Futbol kaçınılmazsa keyfini çıkaracaksın. Vardığım sonuç budur, iç iç kudur. Kızlar; bilmem siz de benim gibi damarlarınızda hissediyor musunuz ama Dünya Kupası, offside'a düştüğümüz andır valla. Biz ki ne derbiler, ne şampiyonluk maçları, UEFA'sı Şampiyonlar Ligi artık futbol ne verdiyse görmüş kadınlarız, 9 Temmuz'a kadar resmen yanmışız. Tatil yok! Varsa da Kanal 1 olmayan otellerde kalmak yok. Hadi onu geçtik, saat 19.00 itibariyle hiçbir teklifte bulunmak yok. Misafir gelemez, yemeğe çıkılamaz, konsere gidilemez, yanında car car telefonla konuşulamaz ve tabii maç izleyen erkek klasiği olarak; soru sorulamaz.
TEKNİK DİREKTÖR EDASI Hapşurunca 'Çok yaşa' demedikleri gibi dikkat dağıttığımız için ters ters bakıyorlar, öksürükten tıkanınca dönüp sırtımıza vurmuyorlar.

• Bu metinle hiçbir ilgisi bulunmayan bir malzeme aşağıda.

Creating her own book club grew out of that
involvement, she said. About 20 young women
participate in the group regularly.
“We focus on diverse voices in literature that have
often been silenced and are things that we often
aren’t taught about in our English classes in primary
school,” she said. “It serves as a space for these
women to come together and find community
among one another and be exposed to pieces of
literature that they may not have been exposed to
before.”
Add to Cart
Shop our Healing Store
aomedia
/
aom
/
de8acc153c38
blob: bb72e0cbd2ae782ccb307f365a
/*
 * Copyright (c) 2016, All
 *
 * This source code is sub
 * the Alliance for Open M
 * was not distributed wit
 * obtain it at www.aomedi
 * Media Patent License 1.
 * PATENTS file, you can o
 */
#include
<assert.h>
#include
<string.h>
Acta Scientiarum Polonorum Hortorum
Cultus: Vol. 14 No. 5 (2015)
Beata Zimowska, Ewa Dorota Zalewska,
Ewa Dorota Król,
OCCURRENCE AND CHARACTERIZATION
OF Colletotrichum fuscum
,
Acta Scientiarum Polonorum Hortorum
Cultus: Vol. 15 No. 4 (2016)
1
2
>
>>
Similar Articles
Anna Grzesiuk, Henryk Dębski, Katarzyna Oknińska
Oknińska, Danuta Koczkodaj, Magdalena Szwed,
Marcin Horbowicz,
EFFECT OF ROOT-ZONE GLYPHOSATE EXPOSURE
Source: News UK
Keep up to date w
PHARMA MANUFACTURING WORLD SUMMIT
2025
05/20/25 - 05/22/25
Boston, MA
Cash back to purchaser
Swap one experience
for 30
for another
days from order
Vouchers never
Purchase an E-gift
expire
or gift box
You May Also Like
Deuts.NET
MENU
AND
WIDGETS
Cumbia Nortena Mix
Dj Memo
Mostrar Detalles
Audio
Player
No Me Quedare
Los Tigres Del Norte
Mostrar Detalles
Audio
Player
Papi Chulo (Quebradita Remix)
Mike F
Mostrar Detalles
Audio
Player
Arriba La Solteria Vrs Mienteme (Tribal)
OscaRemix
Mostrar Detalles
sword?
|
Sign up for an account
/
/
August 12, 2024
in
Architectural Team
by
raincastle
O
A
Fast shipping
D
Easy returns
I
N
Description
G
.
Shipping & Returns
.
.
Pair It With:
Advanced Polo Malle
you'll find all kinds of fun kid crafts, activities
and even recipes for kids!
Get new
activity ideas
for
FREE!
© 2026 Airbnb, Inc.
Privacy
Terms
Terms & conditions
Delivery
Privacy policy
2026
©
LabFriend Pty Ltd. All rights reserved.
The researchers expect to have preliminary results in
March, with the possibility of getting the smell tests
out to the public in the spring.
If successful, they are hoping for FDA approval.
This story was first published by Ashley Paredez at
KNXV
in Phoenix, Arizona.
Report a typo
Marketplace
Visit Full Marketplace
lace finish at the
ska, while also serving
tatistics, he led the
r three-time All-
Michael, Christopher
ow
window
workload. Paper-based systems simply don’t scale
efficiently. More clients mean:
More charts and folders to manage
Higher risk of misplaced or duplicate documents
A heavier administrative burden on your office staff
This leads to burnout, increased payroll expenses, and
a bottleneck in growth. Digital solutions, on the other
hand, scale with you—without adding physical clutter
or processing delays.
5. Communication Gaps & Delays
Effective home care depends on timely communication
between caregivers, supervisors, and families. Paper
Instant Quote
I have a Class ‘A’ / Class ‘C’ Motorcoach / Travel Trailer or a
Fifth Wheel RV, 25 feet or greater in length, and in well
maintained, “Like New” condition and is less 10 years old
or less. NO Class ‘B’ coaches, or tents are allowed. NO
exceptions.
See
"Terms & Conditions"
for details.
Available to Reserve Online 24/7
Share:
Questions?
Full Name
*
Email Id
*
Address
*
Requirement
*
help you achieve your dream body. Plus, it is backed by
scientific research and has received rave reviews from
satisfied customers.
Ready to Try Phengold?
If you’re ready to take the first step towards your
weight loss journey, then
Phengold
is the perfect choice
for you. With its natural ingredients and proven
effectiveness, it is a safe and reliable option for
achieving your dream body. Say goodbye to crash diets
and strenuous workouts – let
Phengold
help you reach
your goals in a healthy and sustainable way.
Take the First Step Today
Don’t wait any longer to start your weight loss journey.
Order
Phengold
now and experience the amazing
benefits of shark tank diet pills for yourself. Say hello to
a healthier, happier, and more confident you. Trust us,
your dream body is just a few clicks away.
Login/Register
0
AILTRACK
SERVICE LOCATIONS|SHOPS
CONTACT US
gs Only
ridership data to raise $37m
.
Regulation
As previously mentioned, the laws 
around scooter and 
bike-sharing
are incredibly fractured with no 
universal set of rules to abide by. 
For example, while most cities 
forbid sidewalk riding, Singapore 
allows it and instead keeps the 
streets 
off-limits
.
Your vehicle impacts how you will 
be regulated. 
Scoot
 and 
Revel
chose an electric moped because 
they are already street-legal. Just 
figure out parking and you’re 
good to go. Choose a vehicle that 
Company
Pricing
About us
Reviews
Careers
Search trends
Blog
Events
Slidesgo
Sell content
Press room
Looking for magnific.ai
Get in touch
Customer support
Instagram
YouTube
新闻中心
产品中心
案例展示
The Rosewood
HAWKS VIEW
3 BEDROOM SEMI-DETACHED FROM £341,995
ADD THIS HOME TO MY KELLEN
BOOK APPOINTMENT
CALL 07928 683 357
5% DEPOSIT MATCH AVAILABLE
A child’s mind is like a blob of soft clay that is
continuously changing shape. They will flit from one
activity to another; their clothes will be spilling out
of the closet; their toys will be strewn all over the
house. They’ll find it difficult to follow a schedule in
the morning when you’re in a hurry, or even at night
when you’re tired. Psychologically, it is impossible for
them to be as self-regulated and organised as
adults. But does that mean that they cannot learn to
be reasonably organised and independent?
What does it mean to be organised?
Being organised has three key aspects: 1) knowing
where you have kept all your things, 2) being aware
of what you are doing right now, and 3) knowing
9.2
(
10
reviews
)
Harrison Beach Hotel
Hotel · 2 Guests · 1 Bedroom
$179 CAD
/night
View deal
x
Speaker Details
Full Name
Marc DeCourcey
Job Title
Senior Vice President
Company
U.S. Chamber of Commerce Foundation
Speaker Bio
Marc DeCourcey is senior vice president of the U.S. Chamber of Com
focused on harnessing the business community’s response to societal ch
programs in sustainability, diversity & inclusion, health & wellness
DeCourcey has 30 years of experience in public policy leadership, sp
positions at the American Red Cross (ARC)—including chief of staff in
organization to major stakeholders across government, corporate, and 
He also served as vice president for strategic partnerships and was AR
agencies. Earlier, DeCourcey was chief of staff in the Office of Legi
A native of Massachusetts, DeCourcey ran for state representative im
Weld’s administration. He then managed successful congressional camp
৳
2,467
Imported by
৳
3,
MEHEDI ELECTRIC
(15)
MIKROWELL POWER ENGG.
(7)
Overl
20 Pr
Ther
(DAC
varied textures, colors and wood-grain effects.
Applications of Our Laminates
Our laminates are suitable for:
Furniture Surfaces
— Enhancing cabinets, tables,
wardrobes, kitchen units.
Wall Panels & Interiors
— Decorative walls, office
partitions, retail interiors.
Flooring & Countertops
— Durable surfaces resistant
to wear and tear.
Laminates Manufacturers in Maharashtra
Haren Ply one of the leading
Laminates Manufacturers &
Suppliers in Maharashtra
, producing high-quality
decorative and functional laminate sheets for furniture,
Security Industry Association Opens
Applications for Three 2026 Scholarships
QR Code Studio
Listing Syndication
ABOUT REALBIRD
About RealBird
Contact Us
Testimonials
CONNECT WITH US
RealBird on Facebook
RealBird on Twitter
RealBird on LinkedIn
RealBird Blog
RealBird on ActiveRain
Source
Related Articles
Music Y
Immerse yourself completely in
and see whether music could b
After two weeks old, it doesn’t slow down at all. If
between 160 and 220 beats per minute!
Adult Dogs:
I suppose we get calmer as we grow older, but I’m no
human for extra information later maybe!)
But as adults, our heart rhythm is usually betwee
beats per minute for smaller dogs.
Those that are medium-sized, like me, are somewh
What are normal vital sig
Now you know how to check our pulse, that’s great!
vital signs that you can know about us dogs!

Yahu yine yirmi iki adam bir topun peşinde koşturup, kan ter içinde kalmıyor mu? Dünya Kupası'nın farkı nedir anlamadım gitti. Misal benimki, her akşam yurtdışına futbolcu seçmeye gitmiş teknik direktör edasıyla kanepeye kuruluyor. Karpuz peynir yemeğe razı, yeter ki televizyoncuğunun başından kalkmasın. Yalanım varsa Dünya Kupası Eylül'e kadar uzasın (Allah korusun), son numarası; kumanda saklama. Es kaza alırım da başka kanalı açarım korkusuyla. Hatta, yatak odasına televizyon almayı bile teklif etti bana. Bak sen şu Dünya Kupası'na. Anladım ki ya bu deveyi güdeceksin, ya bu diyardan gideceksin kıvamındayız. Ben de "Bükemediğim eli öperim, sevgilimin yanında futbol izlerim" dedim. Sağ elimde karpuz tabağı, sol elimde cipsler tin tin tin salona gittim. Maçımız; İtalya-Gana. Bizimki bağrıyor: "At şunu bee" Benden sarı kartlık cevap: "Atar hayatım atar, kızma!" (dilimi eşek arısı soksun mu acaba?) Çok şükür İtalya gol atıyor, konu değişiyor. Bizimki çocuklar gibi şen; "Harika maç valla, müthiş şeyler oluyor." Benden bu kez faullü cevap: "Valla harika şeyler oluyor, hele şu İtalyan futbolcuları görünce..." Ve ikinci sarı karttan kırmızıya doğru emin adımlarla ilerlerken ekliyorum "Aaa Totti saçını kestirmiş, karizmayı çizdirmiş. Appiah da milli mi olmuş, hey yavrum heeey".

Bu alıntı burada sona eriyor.